# Problem to work on
Give the data again word for word; drop the pictures.

# Material shown
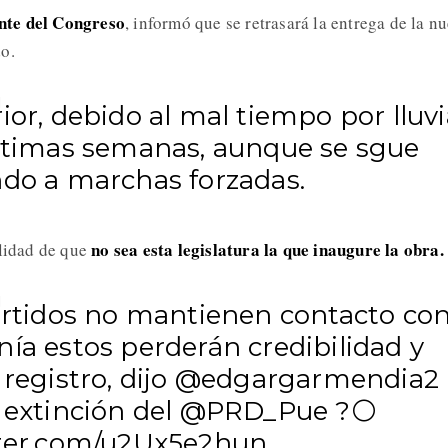
nte del Congreso
, informó que se retrasará la entrega de la n
o.
ior, debido al mal tiempo por lluv
últimas semanas, aunque se sgue
ndo a marchas forzadas.
no sea esta legislatura la que inaugure la obra.
lidad de que
artidos no mantienen contacto con
ía estos perderán credibilidad y
 registro, dijo
@edgargarmendia2
 extinción del
@PRD_Pue
?⚪
tter.com/u2Ux5e2hun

# Answer box
nte del Congreso
, informó que se retrasará la entrega de la n
o.
ior, debido al mal tiempo por lluv
últimas semanas, aunque se sgue
ndo a marchas forzadas.
no sea esta legislatura la que inaugure la obra.
lidad de que
artidos no mantienen contacto con
ía estos perderán credibilidad y
 registro, dijo
@edgargarmendia2
 extinción del
@PRD_Pue
?⚪
tter.com/u2Ux5e2hun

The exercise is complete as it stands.